Had to stop here, had the feeling i was about to give myself a hernia if i kept going, was getting some funny twinges. Workout was pretty poor throughout, guess 4 hours sleep in two days just won't cut it. Worst part is that it was unavoidable, due to work, I have 6 days between  2-4 hours of sleep max per night - less than ideal, but i have to do it once in a while.  I guess doing some working out is better than nothing?  Usually I can over ride it and still have a good workout, but this "hernia" type twinging freaked me out a little, and i figured that i'd rather under do it this time than, risk not lifting for 4 months etc.


----------



## goob (Nov 2, 2006)

2/11/06

Only had 4 hours sleep, so went easy.  Took creatine before to offset muscle fatigue and damage as a result of only having 8-10  hours sleep since Saturday night.  Still, had to go to the gym, would have been annoyed if I pussied out.

Upright Cable rows
65 @ 10
70 @ 10
75 @ 8
80 @ 8

Bicep Cable curls
40 @ 10
45 @ 8
50 @ 8
50 @ 6

Bench Press
120 @ 10
125 @ 8
130 @ 8

DB Flys
35 @ 10
35 @ 10
40 @ 8
45 @ 6

Seated Cable Rows
75 @ 8
80 @ 8
85 @ 6

Cable Crunches
55 @ 12
60 @ 12
65 @ 10
70 @ 8
65 @ 10

Leg Press
550 @ 8 
550 @ 8 
550 @ 8

Felt ok, but I reckon I need a good 12 hours sleep to catch up before next workout.  That way, i'll be able to go hell for leather.  Bring on the weekend.


----------



## DOMS (Nov 2, 2006)

Hey good, how do you feel know, at 74, versus when you were in your mid 20s?
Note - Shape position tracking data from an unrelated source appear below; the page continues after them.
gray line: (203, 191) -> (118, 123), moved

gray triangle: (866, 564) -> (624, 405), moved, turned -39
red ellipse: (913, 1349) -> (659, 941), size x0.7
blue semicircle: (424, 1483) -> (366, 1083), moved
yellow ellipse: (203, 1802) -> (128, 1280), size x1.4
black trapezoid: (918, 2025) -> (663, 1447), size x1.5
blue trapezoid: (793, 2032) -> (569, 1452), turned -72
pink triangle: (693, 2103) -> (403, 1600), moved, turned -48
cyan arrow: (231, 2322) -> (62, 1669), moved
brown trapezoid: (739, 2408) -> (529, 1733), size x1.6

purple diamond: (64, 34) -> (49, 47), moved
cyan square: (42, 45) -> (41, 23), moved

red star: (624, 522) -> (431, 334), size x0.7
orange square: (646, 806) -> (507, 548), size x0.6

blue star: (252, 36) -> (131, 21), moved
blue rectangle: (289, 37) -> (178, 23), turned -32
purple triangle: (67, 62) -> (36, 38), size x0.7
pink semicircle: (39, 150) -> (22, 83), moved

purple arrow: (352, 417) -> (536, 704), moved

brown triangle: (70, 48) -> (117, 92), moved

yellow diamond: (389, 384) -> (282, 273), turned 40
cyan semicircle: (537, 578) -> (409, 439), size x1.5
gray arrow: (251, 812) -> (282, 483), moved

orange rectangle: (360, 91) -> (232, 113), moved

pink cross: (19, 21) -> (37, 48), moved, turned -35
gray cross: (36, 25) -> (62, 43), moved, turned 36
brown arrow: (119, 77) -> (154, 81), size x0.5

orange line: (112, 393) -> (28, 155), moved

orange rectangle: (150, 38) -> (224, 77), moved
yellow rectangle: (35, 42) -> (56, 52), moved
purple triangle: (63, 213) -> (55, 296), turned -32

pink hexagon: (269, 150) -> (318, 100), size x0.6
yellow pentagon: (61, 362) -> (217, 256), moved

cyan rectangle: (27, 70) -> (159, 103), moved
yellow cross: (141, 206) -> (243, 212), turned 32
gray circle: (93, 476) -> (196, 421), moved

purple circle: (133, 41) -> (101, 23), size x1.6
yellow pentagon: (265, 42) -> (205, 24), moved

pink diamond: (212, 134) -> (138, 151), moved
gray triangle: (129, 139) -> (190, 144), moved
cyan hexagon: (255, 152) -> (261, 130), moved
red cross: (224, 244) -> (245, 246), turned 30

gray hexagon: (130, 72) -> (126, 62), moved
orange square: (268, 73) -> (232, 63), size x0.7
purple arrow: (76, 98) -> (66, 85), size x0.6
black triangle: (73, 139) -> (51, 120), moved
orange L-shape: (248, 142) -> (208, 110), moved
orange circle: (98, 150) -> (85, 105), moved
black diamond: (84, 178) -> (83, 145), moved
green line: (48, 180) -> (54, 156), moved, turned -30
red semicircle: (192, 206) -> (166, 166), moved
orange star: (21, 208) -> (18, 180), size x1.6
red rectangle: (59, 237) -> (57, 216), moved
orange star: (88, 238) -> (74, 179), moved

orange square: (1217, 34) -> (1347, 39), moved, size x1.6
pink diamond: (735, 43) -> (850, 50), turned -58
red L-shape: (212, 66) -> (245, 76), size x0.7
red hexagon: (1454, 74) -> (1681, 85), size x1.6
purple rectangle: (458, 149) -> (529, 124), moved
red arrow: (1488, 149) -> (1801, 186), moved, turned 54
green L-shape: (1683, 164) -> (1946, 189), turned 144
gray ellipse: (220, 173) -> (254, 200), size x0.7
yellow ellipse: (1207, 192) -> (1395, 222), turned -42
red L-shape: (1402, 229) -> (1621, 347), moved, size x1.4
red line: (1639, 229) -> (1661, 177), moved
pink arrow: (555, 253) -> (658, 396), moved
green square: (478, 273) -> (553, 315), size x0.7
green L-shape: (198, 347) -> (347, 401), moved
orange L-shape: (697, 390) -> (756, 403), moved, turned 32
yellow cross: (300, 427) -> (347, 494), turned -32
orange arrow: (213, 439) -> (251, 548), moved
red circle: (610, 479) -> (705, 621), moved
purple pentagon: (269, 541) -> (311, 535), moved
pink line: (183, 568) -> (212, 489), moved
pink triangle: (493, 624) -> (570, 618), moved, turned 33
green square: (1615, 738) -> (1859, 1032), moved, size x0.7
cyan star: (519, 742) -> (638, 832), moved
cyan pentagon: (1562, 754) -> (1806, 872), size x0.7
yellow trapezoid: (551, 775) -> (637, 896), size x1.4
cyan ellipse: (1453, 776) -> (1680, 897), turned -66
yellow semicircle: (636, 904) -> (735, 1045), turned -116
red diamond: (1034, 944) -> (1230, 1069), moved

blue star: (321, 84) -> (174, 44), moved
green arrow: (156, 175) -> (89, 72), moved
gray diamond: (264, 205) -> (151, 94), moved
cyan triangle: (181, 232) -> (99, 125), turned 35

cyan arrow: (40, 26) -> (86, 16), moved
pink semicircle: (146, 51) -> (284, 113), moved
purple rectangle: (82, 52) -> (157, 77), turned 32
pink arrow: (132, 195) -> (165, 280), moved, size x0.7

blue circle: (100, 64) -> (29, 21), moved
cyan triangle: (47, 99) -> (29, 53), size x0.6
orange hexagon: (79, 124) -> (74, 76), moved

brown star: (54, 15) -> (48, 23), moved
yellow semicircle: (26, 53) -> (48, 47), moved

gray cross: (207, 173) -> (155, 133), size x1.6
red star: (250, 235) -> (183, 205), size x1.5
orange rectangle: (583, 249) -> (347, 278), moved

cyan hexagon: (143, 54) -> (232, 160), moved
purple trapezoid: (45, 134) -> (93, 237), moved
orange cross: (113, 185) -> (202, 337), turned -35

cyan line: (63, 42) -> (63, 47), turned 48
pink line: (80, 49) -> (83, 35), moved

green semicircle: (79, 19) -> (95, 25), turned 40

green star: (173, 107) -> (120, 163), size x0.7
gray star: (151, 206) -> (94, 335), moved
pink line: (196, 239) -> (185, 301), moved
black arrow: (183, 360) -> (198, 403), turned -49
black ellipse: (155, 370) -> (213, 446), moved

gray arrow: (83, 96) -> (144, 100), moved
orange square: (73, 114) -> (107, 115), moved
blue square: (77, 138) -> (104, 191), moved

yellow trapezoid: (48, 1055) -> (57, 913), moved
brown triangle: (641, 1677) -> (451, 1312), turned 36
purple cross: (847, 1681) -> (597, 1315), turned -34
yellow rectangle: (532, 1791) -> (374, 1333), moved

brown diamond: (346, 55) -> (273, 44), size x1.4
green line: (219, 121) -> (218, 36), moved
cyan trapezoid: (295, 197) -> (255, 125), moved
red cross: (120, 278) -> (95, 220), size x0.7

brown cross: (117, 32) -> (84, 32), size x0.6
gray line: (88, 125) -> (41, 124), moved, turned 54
I'm 34 and I'm in better shape than I was at 24.


----------



## goob (Nov 2, 2006)

DOMS said:


> Hey good, how do you feel know, at 74, versus when you were in your mid 20s?
> 
> I'm 34 and I'm in better shape than I was at 24.



Errrr.....74 is my level of maturity, closer to 30 physically.....or is that reversed??????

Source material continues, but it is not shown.